The increase in RVUs produced by the physicians in this study could be attributable to at least 4 factors: (1) a one-time increase in services billed from working down the appointment wait time backlog; (2) an ongoing increase in WRVU production per PCP because fewer PCPs were employed after 2000; (3) decreased patient use of urgent care visits and of some subspecialty providers as primary care access improved; and (4) an ongoing increase in services billed due to better capture of charges and more accurate coding of services. Physicians worked more days per year and more hours per day after these changes, and physician reactions ranged from high satisfaction to enough dissatisfaction to leave the medical group.13,14,16,18,21 It is notable that, despite stresses on physicians and staff and dramatic changes in how care was delivered during this period, patient satisfaction did not deteriorate.
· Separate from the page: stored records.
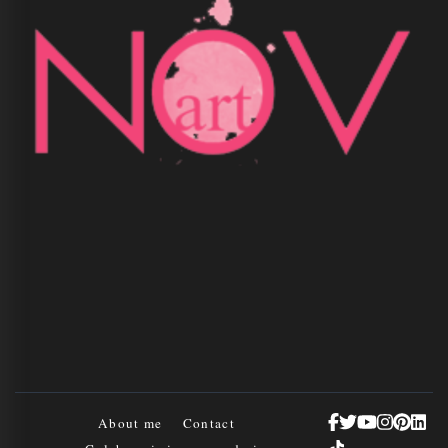
About me
Contact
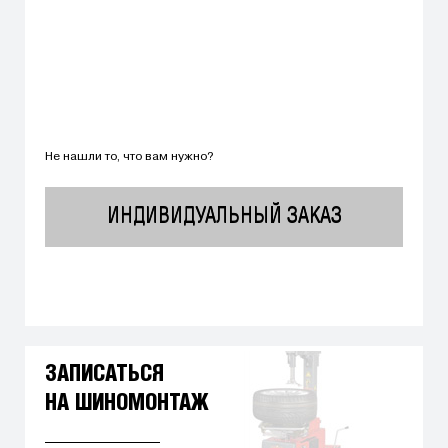
Не нашли то, что вам нужно?
ИНДИВИДУАЛЬНЫЙ ЗАКАЗ
ЗАПИСАТЬСЯ
НА ШИНОМОНТАЖ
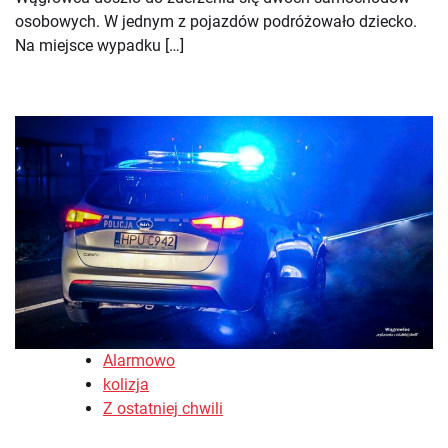
osobowych. W jednym z pojazdów podróżowało dziecko.
Na miejsce wypadku […]
Alarmowo
kolizja
Z ostatniej chwili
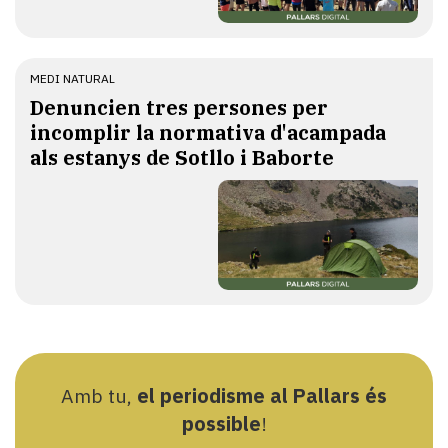
MEDI NATURAL
Denuncien tres persones per
incomplir la normativa d'acampada
als estanys de Sotllo i Baborte
Amb tu,
el periodisme al Pallars és
possible
!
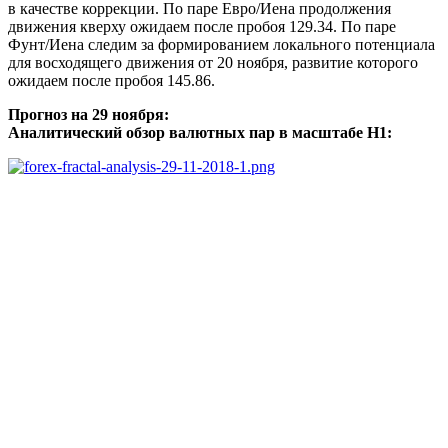
в качестве коррекции. По паре Евро/Иена продолжения
движения кверху ожидаем после пробоя 129.34. По паре
Фунт/Иена следим за формированием локального потенциала
для восходящего движения от 20 ноября, развитие которого
ожидаем после пробоя 145.86.
Прогноз на 29 ноября:
Аналитический обзор валютных пар в масштабе Н1:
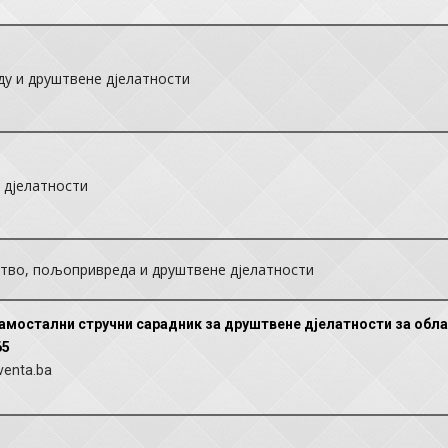
ду и друштвене дјелатности
 дјелатности
штво, пољопривреда и друштвене дјелатности
амостални стручни сарадник за друштвене дјелатности за облас
65
venta.ba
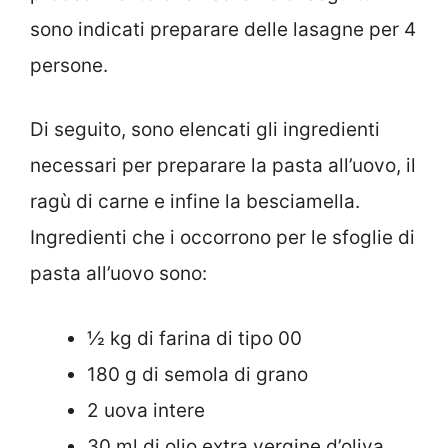
sono indicati preparare delle lasagne per 4
persone.
Di seguito, sono elencati gli ingredienti
necessari per preparare la pasta all’uovo, il
ragù di carne e infine la besciamella.
Ingredienti che i occorrono per le sfoglie di
pasta all’uovo sono:
½ kg di farina di tipo 00
180 g di semola di grano
2 uova intere
30 ml di olio extra vergine d’oliva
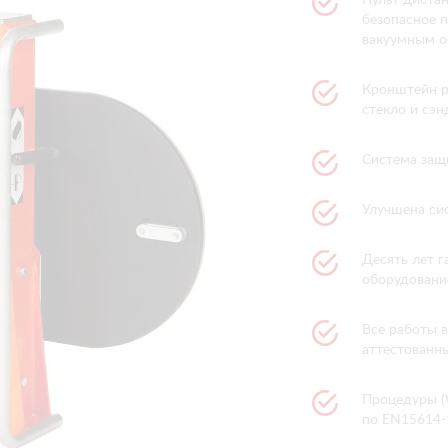
безопасное п
вакуумным о
Кронштейн р
стекло и сэ
Система защ
Улучшена сис
Десять лет г
оборудование
Все работы 
аттестованн
Процедуры (
по EN15614-1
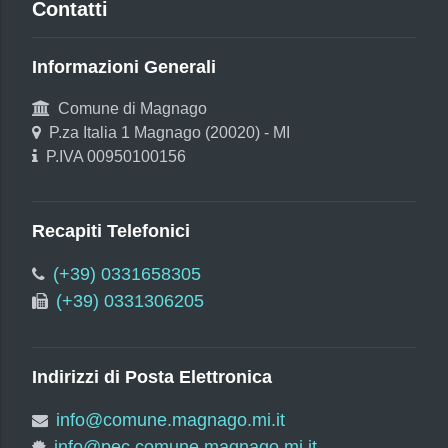
Contatti
Informazioni Generali
Comune di Magnago
P.za Italia 1 Magnago (20020) - MI
P.IVA 00950100156
Recapiti Telefonici
(+39) 0331658305
(+39) 0331306205
Indirizzi di Posta Elettronica
info@comune.magnago.mi.it
info@pec.comune.magnago.mi.it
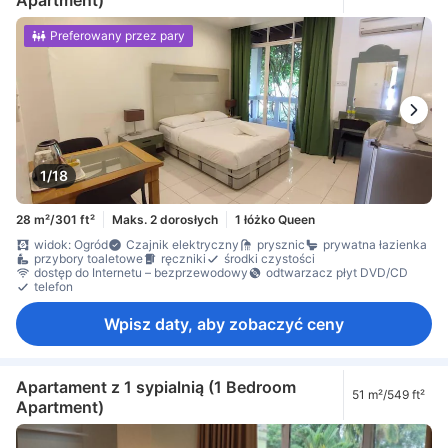
Preferowany przez pary
1/18
28 m²/301 ft²
Maks. 2 dorosłych
1 łóżko Queen
widok: Ogród
Czajnik elektryczny
prysznic
prywatna łazienka
przybory toaletowe
ręczniki
środki czystości
dostęp do Internetu – bezprzewodowy
odtwarzacz płyt DVD/CD
telefon
Wpisz daty, aby zobaczyć ceny
Apartament z 1 sypialnią (1 Bedroom
51 m²/549 ft²
Apartment)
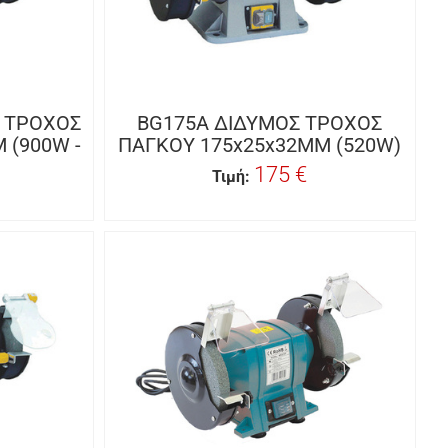
Σ ΤΡΟΧΟΣ
BG175A ΔΙΔΥΜΟΣ ΤΡΟΧΟΣ
 (900W -
ΠΑΓΚΟΥ 175x25x32MM (520W)
175 €
Τιμή:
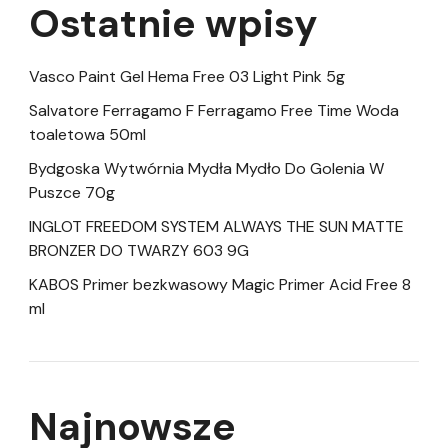
Ostatnie wpisy
Vasco Paint Gel Hema Free 03 Light Pink 5g
Salvatore Ferragamo F Ferragamo Free Time Woda
toaletowa 50ml
Bydgoska Wytwórnia Mydła Mydło Do Golenia W
Puszce 70g
INGLOT FREEDOM SYSTEM ALWAYS THE SUN MATTE
BRONZER DO TWARZY 603 9G
KABOS Primer bezkwasowy Magic Primer Acid Free 8
ml
Najnowsze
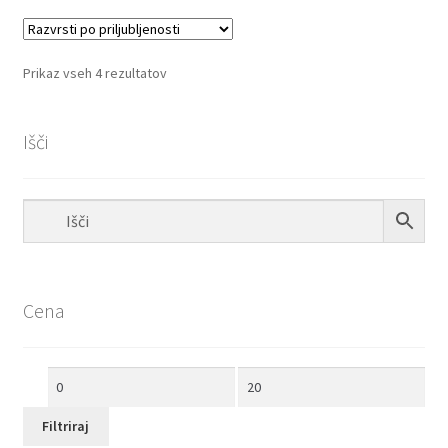
Razvrščeno
Prikaz vseh 4 rezultatov
po
priljubljenosti
Išči
Cena
Min
Max
cena
cena
Filtriraj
A number of factors limit the interpretation of these data. First, the joint effects of the multiple interventions cannot be separated.22,23 Second, the granularity of the data was not sufficient to analyze intervals of time shorter than a year, or to support time series analysis. Third, generalization of our findings to other medical groups should be done with great caution because of contextual differences. Similar interventions in other organizations with different cultures and levels of productivity or access may not yield the same results.24-26
Despite these limitations, we believe that the results are interesting and important. First, the data show that a coordinated set of planned changes increased physician production efficiency in a short period of time, without compromising patient satisfaction. Second, compensation changes created concordance between the economic realities facing the medical group and the economic incentives facing individual physicians.19,27 Third, the experience we have reported suggests that a coherent set of complementary changes may benefit most parties involved–patients obtained timely access and better continuity of care; physicians worked harder but received increased income; and the medical group reduced costs of delivering care, thereby improving its position in a competitive market. The anticipated benefits to multiple stakeholders helped to create the momentum needed to initiate change and helped sustain changes once made.
Our results support the hypothesis that when a high priority for change is combined with an effective change process and with the right types of changes, medical groups can transform themselves, and collectively can address many of the challenges posed by the Institute of Medicine.